Auteur de cette motion, soutenue à une large majorité mardi, Yannick Maury a évoqué «un outil essentiel» pour éviter un grave dysfonctionnement au sommet de l'Etat. Un ministre ne doit pas avoir le sentiment d'être «intouchable» durant son mandat, a ajouté le député écologiste.
Selon lui, un tel mécanisme ne serait appliqué que pour des cas exceptionnels, et «on n'espère même jamais». Cet outil aurait alors au moins un effet «préventif», contraignant les membres de l'exécutif à faire «encore davantage attention à leur comportement», a-t-il ajouté.
Yannick Maury a relevé que cet instrument n'avait «rien de révolutionnaire», d'autres cantons l'ayant déjà adopté comme Genève, le Jura ou le Tessin. Il a aussi rappelé qu'il était déjà possible de suspendre des Municipaux dans les communes du canton, comme cela a été le cas ces dernières années à Perroy, Prilly, Nyon ou Vevey.
Risque de politisation
Cette motion a reçu un accueil positif d'élus de tous bords politiques. Ils ont toutefois été plusieurs à relever que des «cautèles strictes» devraient être appliquées.
Dans leur texte, les motionnaires imaginent déjà certaines de ces cautèles: une procédure pourrait être lancée «uniquement pour des motifs pénaux» en lien avec la fonction, puis confirmée par une majorité des trois quarts du Grand Conseil et, finalement, soutenue en votation populaire.
Parmi les voix discordantes, plusieurs députés ont mis en garde contre un risque de «politisation», à savoir qu'une telle procédure ne devrait pas être utilisée à des fins de chantage politique. Certains ont aussi souligné que la suspension et la destitution devraient aussi pouvoir s'appliquer aux membres du Grand Conseil, pas seulement à ceux de l'exécutif.
Ministre en charge des institutions, Nuria Gorrite a indiqué que le Conseil d'Etat n'était «pas opposé à réfléchir à cette question», mais que les réponses n'étaient «pas aisées».

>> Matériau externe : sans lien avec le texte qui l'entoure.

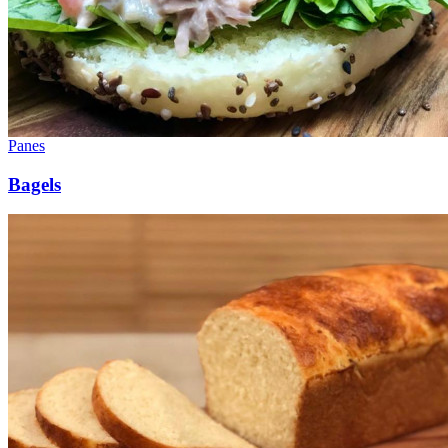
Panes
Bagels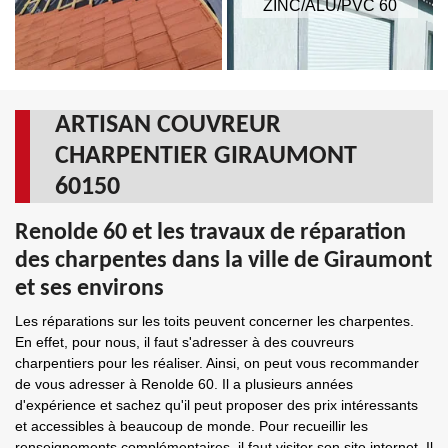
ZINC/ALU/PVC 60
ARTISAN COUVREUR
CHARPENTIER GIRAUMONT
60150
Renolde 60 et les travaux de réparation
des charpentes dans la ville de Giraumont
et ses environs
Les réparations sur les toits peuvent concerner les charpentes.
En effet, pour nous, il faut s'adresser à des couvreurs
charpentiers pour les réaliser. Ainsi, on peut vous recommander
de vous adresser à Renolde 60. Il a plusieurs années
d'expérience et sachez qu'il peut proposer des prix intéressants
et accessibles à beaucoup de monde. Pour recueillir les
renseignements complémentaires, il faut visiter son site internet. Il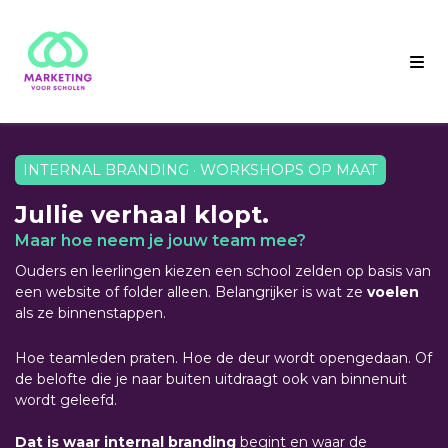
INTERNAL BRANDING · WORKSHOPS OP MAAT
Jullie verhaal klopt.
Maar hoe neem je jouw team mee?
Ouders en leerlingen kiezen een school zelden op basis van
een website of folder alleen. Belangrijker is wat ze
voelen
als ze binnenstappen.
Hoe teamleden praten. Hoe de deur wordt opengedaan. Of
de belofte die je naar buiten uitdraagt ook van binnenuit
wordt geleefd.
Dat is waar internal branding
begint en waar de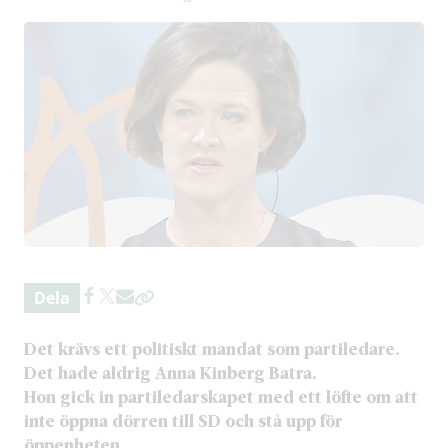
Dela
Det krävs ett politiskt mandat som partiledare.
Det hade aldrig Anna Kinberg Batra.
Hon gick in partiledarskapet med ett löfte om att
inte öppna dörren till SD och stå upp för
öppenheten.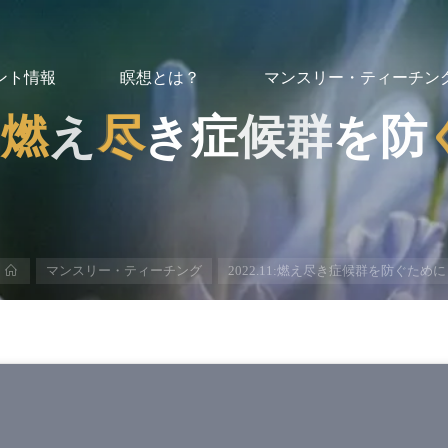
ント情報
瞑想とは？
マンスリー・ティーチン
:
燃
え
尽
尽
き
症
候
群
を
防
ホ
マンスリー・ティーチング
2022.11:燃え尽き症候群を防ぐために
ー
ム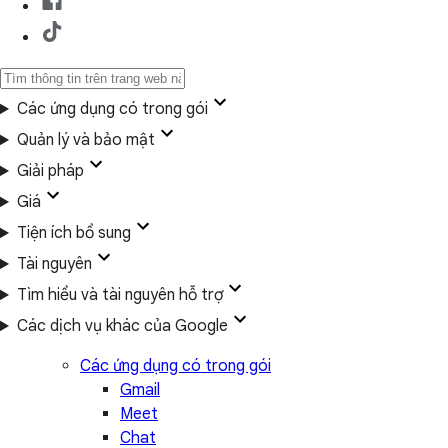
Các ứng dụng có trong gói
Quản lý và bảo mật
Giải pháp
Giá
Tiện ích bổ sung
Tài nguyên
Tìm hiểu và tài nguyên hỗ trợ
Các dịch vụ khác của Google
Các ứng dụng có trong gói
Gmail
Meet
Chat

Outre les dangers «d'instrumentalisation politique», elle a évoqué la question de «l'objectivation des motifs». Autrement dit: comment définir «un motif grave» qui nécessiterait l'ouverture d'une procédure. Elle a aussi mentionné «une temporalité pas évidente», la longueur des procédures potentielles risquant de dépasser celle de la législature.
Pas de lien avec Valérie Dittli
Au vote, la motion a été soutenue par 104 députés, contre 17 refus et 20 abstentions. Elle est désormais renvoyée à une commission, laquelle sera chargée de sa mise en oeuvre.
A noter finalement que cette motion n'est pas liée aux affaires Dittli qui, depuis plusieurs mois, ébranlent le Conseil d'Etat. «Tout au plus ces affaires ne font qu'appuyer le besoin, pour le bon fonctionnement de l'Etat, de disposer des outils adaptés», précise le texte.